All lines from the one that contains "Given the image: Target: liver." through the final line of the entries must be repeated exactly. No other lines belong in the output.

==== Provided records ====

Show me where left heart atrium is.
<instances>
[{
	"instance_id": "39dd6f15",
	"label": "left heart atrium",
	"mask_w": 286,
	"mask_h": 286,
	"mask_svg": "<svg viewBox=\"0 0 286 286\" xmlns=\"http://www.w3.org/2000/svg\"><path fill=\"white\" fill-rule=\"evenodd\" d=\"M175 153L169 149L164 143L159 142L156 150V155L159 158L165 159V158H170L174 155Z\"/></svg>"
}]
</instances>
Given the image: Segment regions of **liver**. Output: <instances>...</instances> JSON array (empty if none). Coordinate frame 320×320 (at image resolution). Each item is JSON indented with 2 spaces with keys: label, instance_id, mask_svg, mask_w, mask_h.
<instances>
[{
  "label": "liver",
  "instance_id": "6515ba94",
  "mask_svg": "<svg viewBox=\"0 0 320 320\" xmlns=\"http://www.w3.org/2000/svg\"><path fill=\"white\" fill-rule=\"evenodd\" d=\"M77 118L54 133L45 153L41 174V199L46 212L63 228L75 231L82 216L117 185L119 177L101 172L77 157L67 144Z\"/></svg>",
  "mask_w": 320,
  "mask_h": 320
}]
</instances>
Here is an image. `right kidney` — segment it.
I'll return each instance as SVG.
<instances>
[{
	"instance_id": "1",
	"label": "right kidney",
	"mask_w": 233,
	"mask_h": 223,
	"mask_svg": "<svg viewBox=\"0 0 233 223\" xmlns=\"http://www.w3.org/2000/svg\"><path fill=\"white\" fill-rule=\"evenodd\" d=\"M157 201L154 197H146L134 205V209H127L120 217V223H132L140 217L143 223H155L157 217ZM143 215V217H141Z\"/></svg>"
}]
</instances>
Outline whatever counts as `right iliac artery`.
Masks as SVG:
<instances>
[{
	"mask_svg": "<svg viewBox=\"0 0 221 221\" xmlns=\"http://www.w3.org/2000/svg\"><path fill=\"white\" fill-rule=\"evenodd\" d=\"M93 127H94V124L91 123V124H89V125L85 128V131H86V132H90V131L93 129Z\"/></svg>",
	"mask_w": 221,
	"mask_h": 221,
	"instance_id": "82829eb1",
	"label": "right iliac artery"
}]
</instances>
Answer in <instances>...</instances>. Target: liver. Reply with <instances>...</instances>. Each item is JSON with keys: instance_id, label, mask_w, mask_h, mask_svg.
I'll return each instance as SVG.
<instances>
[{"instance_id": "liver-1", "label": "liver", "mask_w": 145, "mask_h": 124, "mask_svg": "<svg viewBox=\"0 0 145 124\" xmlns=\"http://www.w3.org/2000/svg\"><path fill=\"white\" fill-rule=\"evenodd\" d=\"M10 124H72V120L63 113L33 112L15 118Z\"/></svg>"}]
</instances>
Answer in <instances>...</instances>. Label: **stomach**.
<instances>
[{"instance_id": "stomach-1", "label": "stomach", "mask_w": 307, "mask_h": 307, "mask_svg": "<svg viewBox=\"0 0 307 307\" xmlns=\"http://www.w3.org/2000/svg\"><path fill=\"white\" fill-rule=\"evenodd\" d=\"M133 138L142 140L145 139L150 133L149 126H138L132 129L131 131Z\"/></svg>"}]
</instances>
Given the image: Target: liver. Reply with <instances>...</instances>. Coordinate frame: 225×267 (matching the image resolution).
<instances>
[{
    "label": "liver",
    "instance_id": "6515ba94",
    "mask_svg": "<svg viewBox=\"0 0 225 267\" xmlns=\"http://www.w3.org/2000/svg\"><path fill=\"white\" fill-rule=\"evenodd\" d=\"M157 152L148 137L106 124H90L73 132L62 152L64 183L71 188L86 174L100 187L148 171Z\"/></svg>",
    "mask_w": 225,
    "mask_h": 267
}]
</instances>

====

▸ **Exercise response**:
Given the image: Target: liver. Reply with <instances>...</instances>. Coordinate frame: 225×267 (matching the image resolution).
<instances>
[{
    "label": "liver",
    "instance_id": "6515ba94",
    "mask_svg": "<svg viewBox=\"0 0 225 267\" xmlns=\"http://www.w3.org/2000/svg\"><path fill=\"white\" fill-rule=\"evenodd\" d=\"M157 152L148 137L106 124H90L73 132L62 152L64 183L71 188L86 174L100 187L148 171Z\"/></svg>",
    "mask_w": 225,
    "mask_h": 267
}]
</instances>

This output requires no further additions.